Son article 19 vient confirmer la tradition des conventions pour encadrer les concours de la Banque à l’Etat. 

Ainsi, non seulement elle ne change rien à la situation sur ce plan, mais elle simplifie le cadre et le fonctionnement de la Banque de France tout en clarifiant sa législation. Enfin, selon Valéry Giscard d’Estaing, cette réforme offre à la Banque la possibilité de « participation à des accords monétaires internationaux » (un an plus tôt, la France intégrait le Serpent Monétaire Européen). 

La question qu’il faut donc se poser ne porte pas sur le sujet de la loi de 1973, mais sur la pertinence et la composition des Conventions passées entre le gouvernement et la Banque de France, approuvées par le Parlement. Ce débat, qui doit être mené, met en branle de nombreux concepts économiques comme la création monétaire, l’inflation, la gestion budgétaire et bien d’autres que nous ne saurions traiter au sein de cet article. Ce dernier visait simplement à répondre à la question : La loi du 3 janvier 1973 empêche-t-elle l’Etat d’emprunter à la Banque de France sans intérêts ? A cette question, selon nous, la réponse est non. »

Sur Wiki :

http://fr.wikipedia.org/wiki/Loi_du_3_janvier_1973_sur_la_Banque_de_France

 

Jusqu’à 1993, l’état pouvait emprunter sans intérêt à la banque centrale 10.5 milliards puis 10 milliards à taux très faible, au-delà, l’état doit s’adresser au marché privé.

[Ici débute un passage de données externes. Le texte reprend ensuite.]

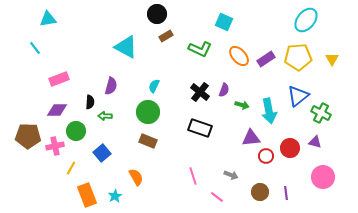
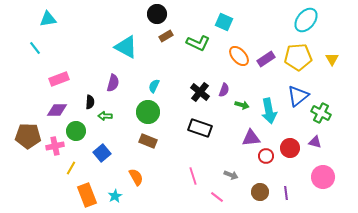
green L-shape at (200, 49): moved 2 px left, 6 px up
purple semicircle at (111, 86): moved 2 px right, 3 px up
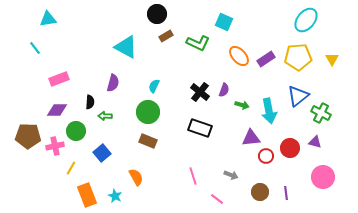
cyan star at (115, 196): rotated 16 degrees counterclockwise
pink line at (217, 197): moved 2 px down
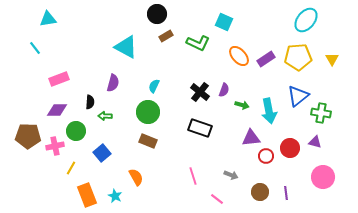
green cross at (321, 113): rotated 18 degrees counterclockwise
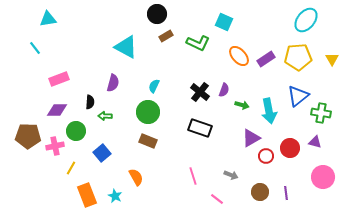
purple triangle at (251, 138): rotated 24 degrees counterclockwise
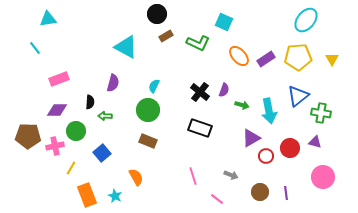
green circle at (148, 112): moved 2 px up
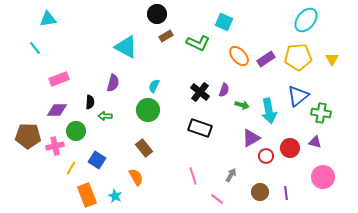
brown rectangle at (148, 141): moved 4 px left, 7 px down; rotated 30 degrees clockwise
blue square at (102, 153): moved 5 px left, 7 px down; rotated 18 degrees counterclockwise
gray arrow at (231, 175): rotated 80 degrees counterclockwise
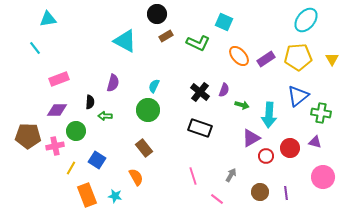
cyan triangle at (126, 47): moved 1 px left, 6 px up
cyan arrow at (269, 111): moved 4 px down; rotated 15 degrees clockwise
cyan star at (115, 196): rotated 16 degrees counterclockwise
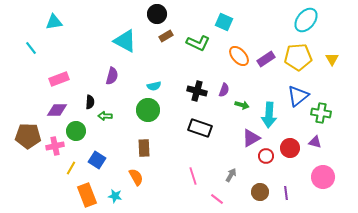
cyan triangle at (48, 19): moved 6 px right, 3 px down
cyan line at (35, 48): moved 4 px left
purple semicircle at (113, 83): moved 1 px left, 7 px up
cyan semicircle at (154, 86): rotated 128 degrees counterclockwise
black cross at (200, 92): moved 3 px left, 1 px up; rotated 24 degrees counterclockwise
brown rectangle at (144, 148): rotated 36 degrees clockwise
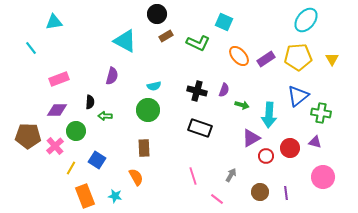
pink cross at (55, 146): rotated 30 degrees counterclockwise
orange rectangle at (87, 195): moved 2 px left, 1 px down
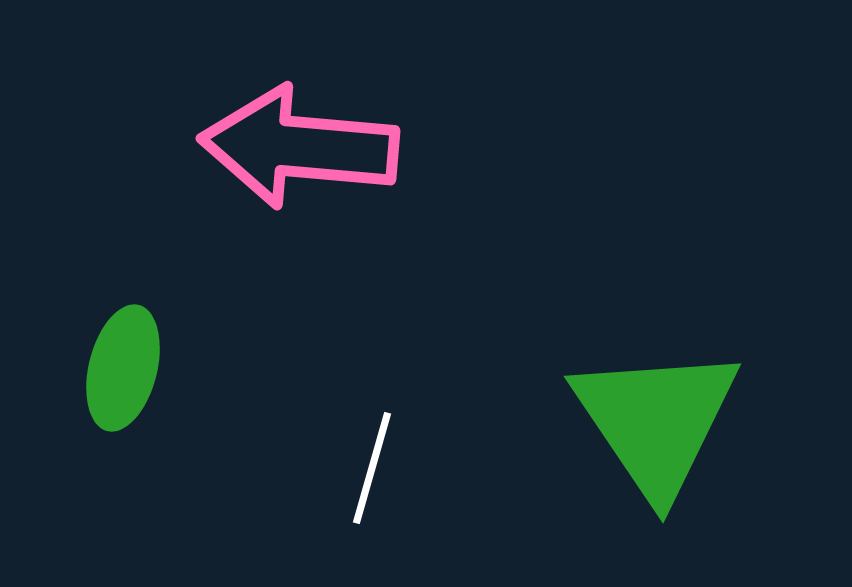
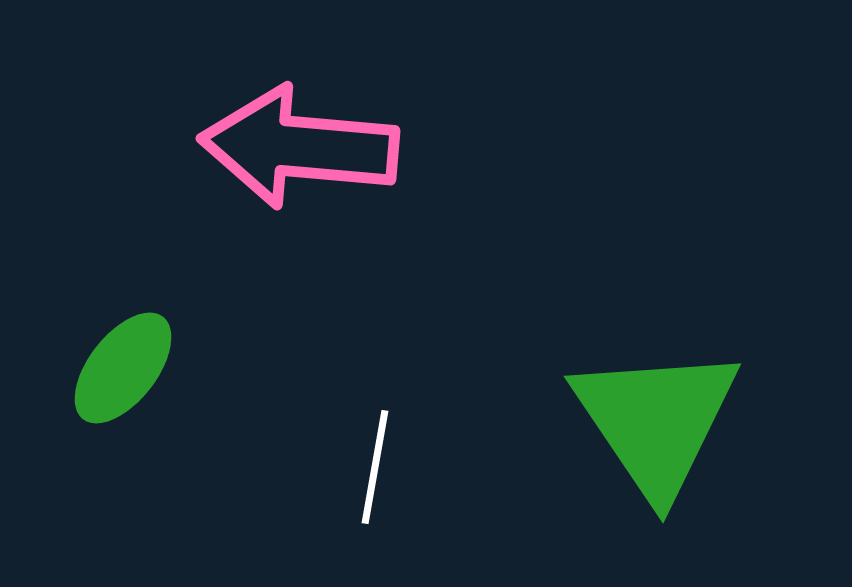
green ellipse: rotated 24 degrees clockwise
white line: moved 3 px right, 1 px up; rotated 6 degrees counterclockwise
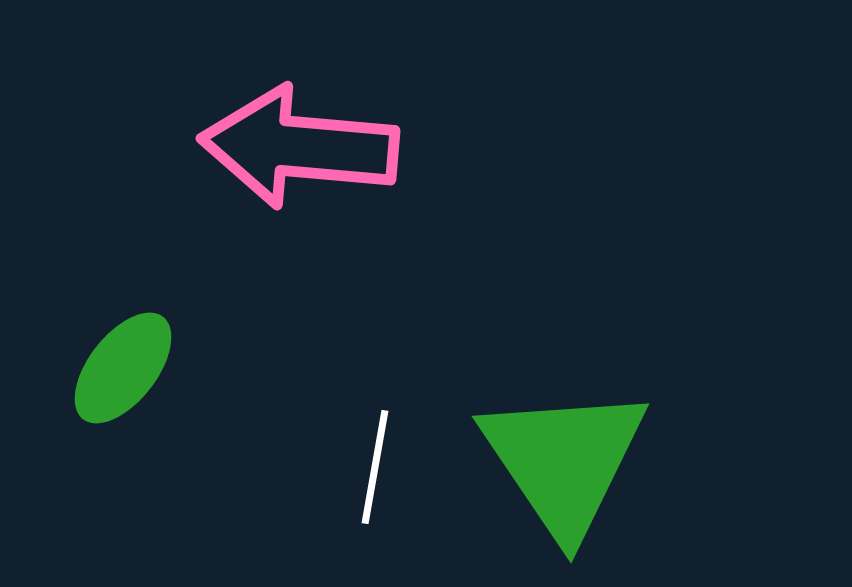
green triangle: moved 92 px left, 40 px down
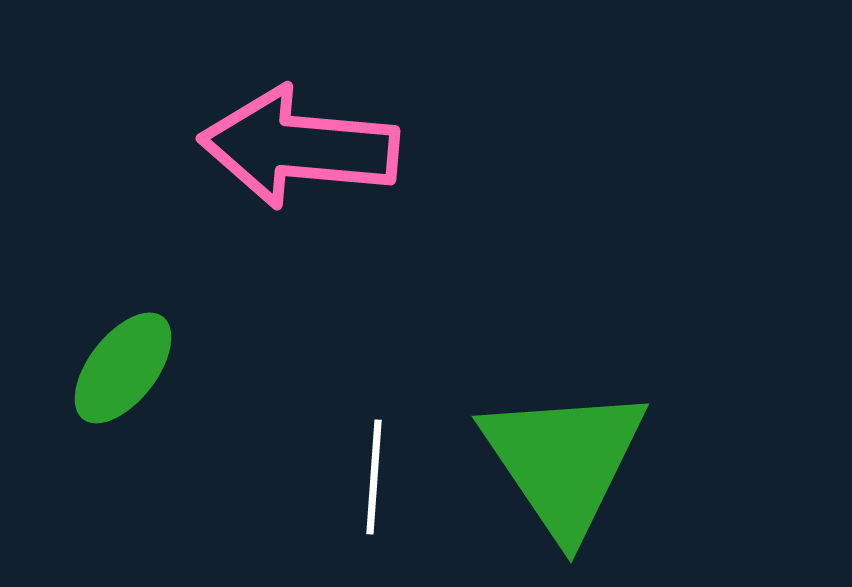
white line: moved 1 px left, 10 px down; rotated 6 degrees counterclockwise
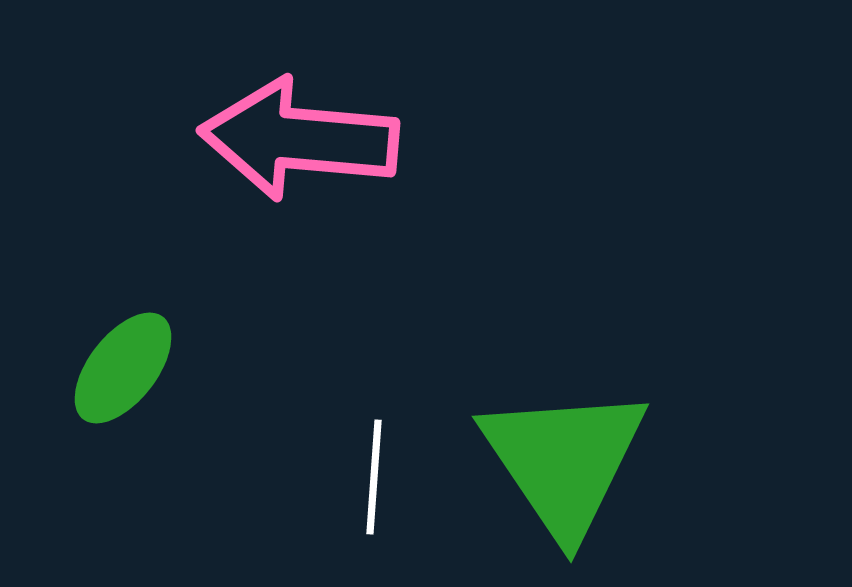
pink arrow: moved 8 px up
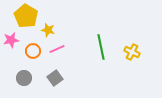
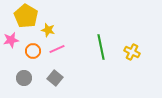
gray square: rotated 14 degrees counterclockwise
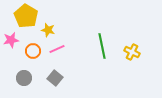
green line: moved 1 px right, 1 px up
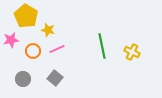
gray circle: moved 1 px left, 1 px down
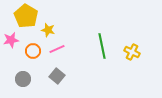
gray square: moved 2 px right, 2 px up
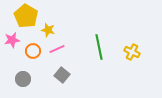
pink star: moved 1 px right
green line: moved 3 px left, 1 px down
gray square: moved 5 px right, 1 px up
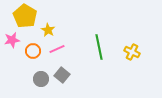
yellow pentagon: moved 1 px left
yellow star: rotated 16 degrees clockwise
gray circle: moved 18 px right
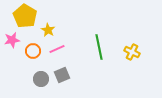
gray square: rotated 28 degrees clockwise
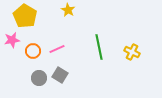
yellow star: moved 20 px right, 20 px up
gray square: moved 2 px left; rotated 35 degrees counterclockwise
gray circle: moved 2 px left, 1 px up
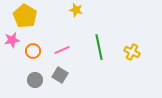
yellow star: moved 8 px right; rotated 16 degrees counterclockwise
pink line: moved 5 px right, 1 px down
gray circle: moved 4 px left, 2 px down
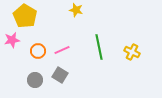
orange circle: moved 5 px right
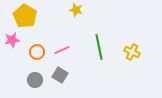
orange circle: moved 1 px left, 1 px down
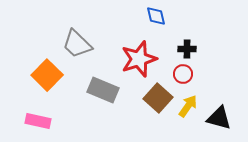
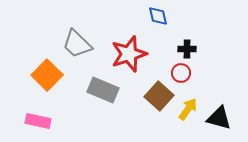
blue diamond: moved 2 px right
red star: moved 10 px left, 5 px up
red circle: moved 2 px left, 1 px up
brown square: moved 1 px right, 2 px up
yellow arrow: moved 3 px down
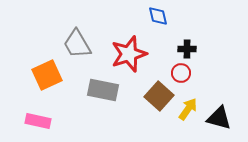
gray trapezoid: rotated 16 degrees clockwise
orange square: rotated 20 degrees clockwise
gray rectangle: rotated 12 degrees counterclockwise
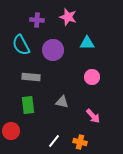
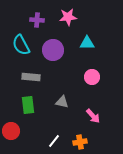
pink star: rotated 24 degrees counterclockwise
orange cross: rotated 24 degrees counterclockwise
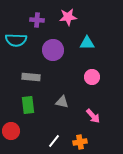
cyan semicircle: moved 5 px left, 5 px up; rotated 60 degrees counterclockwise
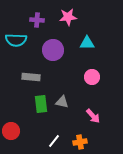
green rectangle: moved 13 px right, 1 px up
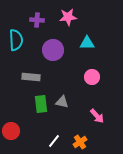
cyan semicircle: rotated 95 degrees counterclockwise
pink arrow: moved 4 px right
orange cross: rotated 24 degrees counterclockwise
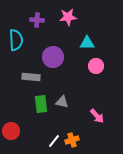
purple circle: moved 7 px down
pink circle: moved 4 px right, 11 px up
orange cross: moved 8 px left, 2 px up; rotated 16 degrees clockwise
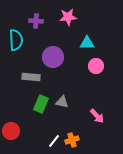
purple cross: moved 1 px left, 1 px down
green rectangle: rotated 30 degrees clockwise
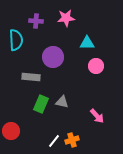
pink star: moved 2 px left, 1 px down
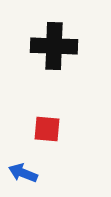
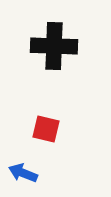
red square: moved 1 px left; rotated 8 degrees clockwise
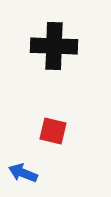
red square: moved 7 px right, 2 px down
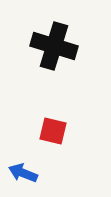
black cross: rotated 15 degrees clockwise
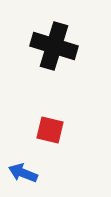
red square: moved 3 px left, 1 px up
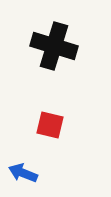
red square: moved 5 px up
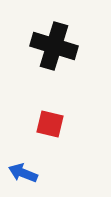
red square: moved 1 px up
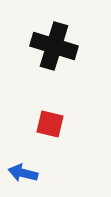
blue arrow: rotated 8 degrees counterclockwise
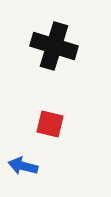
blue arrow: moved 7 px up
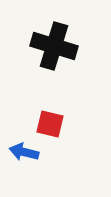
blue arrow: moved 1 px right, 14 px up
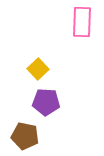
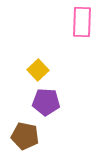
yellow square: moved 1 px down
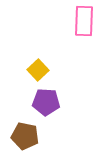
pink rectangle: moved 2 px right, 1 px up
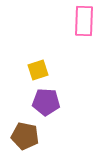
yellow square: rotated 25 degrees clockwise
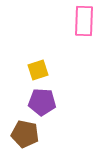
purple pentagon: moved 4 px left
brown pentagon: moved 2 px up
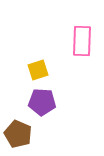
pink rectangle: moved 2 px left, 20 px down
brown pentagon: moved 7 px left; rotated 12 degrees clockwise
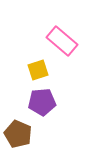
pink rectangle: moved 20 px left; rotated 52 degrees counterclockwise
purple pentagon: rotated 8 degrees counterclockwise
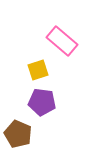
purple pentagon: rotated 12 degrees clockwise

En fait c'est en 1993, avec le Traité de Maastricht, qu'une telle interdiction de principe est énoncée, dans son article 104, paragraphe 1 également réécrit à l’article 123 du TFUE.

 

Il n’en reste pas moins que avec ou sans loi de 73, avec ou sans traité de Maastricht ou de Lisbonne, les prêts avec taux d’intérêts relèvent d’une escroquerie légale qui ne peut être justifié par rien. Voir le chapitre sur les réserves fractionnaires.